オリジン トライアルが延長されると、トライアルに登録されているオリジンごとに、登録の更新と新しいトークンの提供を求める警告メールが届きます。

  1. [My Registrations] ページに移動します。

  2. 延長トライアルに登録されているオリジンごとに、[更新] ボタンをクリックします。 [更新] ボタンが表示されている Chrome オリジン トライアルの [マイ登録] ページのスクリーンショット

  3. 新しいトークンをコピーし、トライアルへの登録を維持するすべてのページで使用できるようにします。
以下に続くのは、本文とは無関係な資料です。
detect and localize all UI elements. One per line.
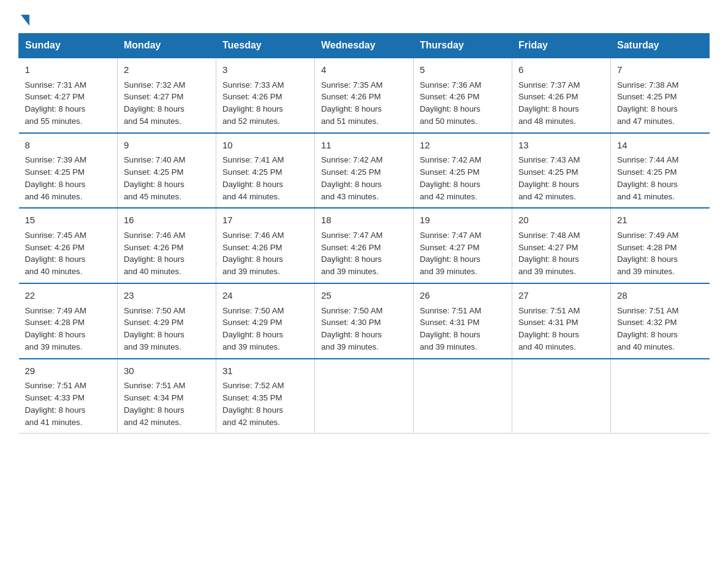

必要に応じて複数のトークンを指定できます。無効なトークンや期限切れのトークンは無視されます。

オリジン トライアル情報を表示する

Chrome DevTools の [Application] パネルから、ページで使用できるオリジン トライアルに関する情報を確認できます。

Chrome DevTools の [Application] パネルのフレームの詳細ビューに表示された、サイトのオリジン トライアル情報。

オリジン トライアル トークン デコーダを使用して、トークンにエンコードされたデータを表示することもできます。